João Pedro Silva Setas

Posted on Mar 19

Most AI agent demos optimize for capability. Production buyers pay for control.

#agents #ai #automation #softwareengineering

Every week I see a new AI agent demo.

Book the meeting. Send the email. Refactor the code. Triage the ticket. Trade the stock. Run the company.

The demos are getting better. Some of them are genuinely impressive.

But most of them are optimized for the wrong buyer.

They are optimized for the person watching the demo, not for the person who has to run the system after the demo.

That second person usually cares about different questions.

What can this thing access?
What happens when it gets stuck?
How do I approve risky actions?
What did it actually do?
How do I stop it?
How do I roll it back?
Which secrets can it touch?
How do I explain its behavior to my team?

That is the real product surface.

Not just capability. Control.

Capability gets the screenshot. Control gets the budget.

I think a lot of the current agent market is repeating a familiar pattern.
The first wave proves that the interaction is possible. You show that an LLM can use tools, keep context, and complete a multi-step task. That gets attention fast because it feels new.

Then reality shows up.

The agent fails halfway through a workflow. Or it retries a step six times and burns API credits. Or it drafts something a human should have reviewed first. Or it keeps running after the useful part is already done. Or it touches a system that should have been off-limits.

At that point, the question changes.

It is no longer, "Can this agent do the task?"

It becomes, "Can I trust this system in an environment that matters?"

That is where most demos stop.

Observability is necessary. It is not the whole answer.

A lot of products respond to this by adding better visibility.

You get traces, timelines, logs, token counts, screenshots, and event streams. I like all of that. You need it.

But observability on its own is still passive.

It tells you what happened.

Production users usually need more than that. They need ways to shape what is allowed to happen in the first place.

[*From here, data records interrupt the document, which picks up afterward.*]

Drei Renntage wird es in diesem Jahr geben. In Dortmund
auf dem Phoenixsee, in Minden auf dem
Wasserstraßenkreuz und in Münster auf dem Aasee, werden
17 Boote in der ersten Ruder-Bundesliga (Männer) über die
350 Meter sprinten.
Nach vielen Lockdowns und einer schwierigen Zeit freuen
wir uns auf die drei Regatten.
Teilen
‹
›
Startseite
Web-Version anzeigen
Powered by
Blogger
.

Watching an agent fail in high resolution is still failure.

The control plane is the part that turns visibility into operational trust.

The control-plane primitives I think matter

If I were evaluating an agent platform for real work, these are the things I would care about first.

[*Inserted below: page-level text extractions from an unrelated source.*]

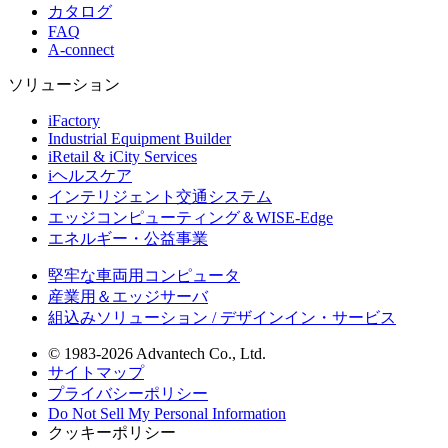
カタログ
FAQ
A-connect
ソリューション
iFactory
Industrial Equipment Builder
iRetail & iCity Services
iヘルスケア
インテリジェント交通システム
エッジコンピューティング＆WISE-Edge
エネルギー・公益事業
堅牢な車両用コンピュータ
産業用＆エッジサーバ
組込みソリューション / デザインイン・サービス
© 1983-2026 Advantech Co., Ltd.
サイトマップ
プライバシーポリシー
Do Not Sell My Personal Information
クッキーポリシー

1. Narrow permissions by default

An agent should not wake up with broad access to everything.

It should have access to exactly the tools, environments, and credentials required for the job. Nothing more.

If the task is reading support tickets, it does not also need production deploy access.

If the task is drafting copy, it does not also need billing permissions.

The default should be small blast radius.

2. Review points for expensive or risky actions

The most important feature in an autonomous system is often a well-placed pause.

Some actions should be automatic. Some should require a human checkpoint.

That could mean spending above a threshold, writing to production systems, touching customer data, or sending something externally.

I do not see human review as a weakness in the product. I see it as part of the product.

3. Auditability that is actually useful

I want more than a generic activity log.

I want to know which tool was called, under which boundaries, and what happened next.

If something goes wrong, I should be able to reconstruct the path without guessing.

That matters for debugging. It also matters for trust inside a team.

4. Recovery and rollback strategy

People talk a lot about autonomous execution. They talk less about undo.

But if an agent edits configuration, changes data, triggers a workflow, or mutates state, rollback matters.

The system should not just be able to move forward. It should help me recover from a bad step without turning the whole incident into manual archaeology.

5. Credential boundaries

This one is boring, which is exactly why it matters.

Credentials should be isolated by environment, role, and task. Temporary access is better than broad standing access. Fine-grained scopes are better than one giant shared credential.

The more agentic the workflow becomes, the more this matters.

6. Observability tied to action

Yes, I still want traces and telemetry.

But I want them connected to intervention. When I see a loop, I should be able to stop it. When I see cost drift, I should be able to tighten a boundary. When I see a repeated failure, I should be able to change how the runtime behaves.

Good observability should make intervention simpler, not just diagnosis prettier.

This is why I think the category is really about trust

I do not think production users are buying "an agent" in the abstract.

They are buying a system they can trust around an agent.

That trust does not come from a benchmark.

It comes from constraints.

It comes from knowing that the runtime has boundaries. That risky actions can be reviewed. That behavior can be inspected. That failures can be contained. That humans can step in cleanly.

The winning products in this space will probably look less magical over time, not more.

They will feel more operational. More boring. More inspectable.

That is a good sign.

In infrastructure, boring is often what people pay for.

How I would position OpenClawCloud

This is the direction I find most interesting for OpenClawCloud.

Not "host your agents in the cloud" as a generic message.

That is too weak.

The stronger message is closer to this:

OpenClawCloud should be for teams that do not just want agents that can act. They want agents they can supervise.

The value is not raw autonomy.

The value is a managed runtime built around operational trust.

If I am a small team, I probably do not want to assemble review points, action history, credential isolation, recovery strategy, and runtime visibility from scratch around every agent workflow.

I want those concerns handled in one place.

That is the real operational burden.

And it is where I think the product story gets much stronger.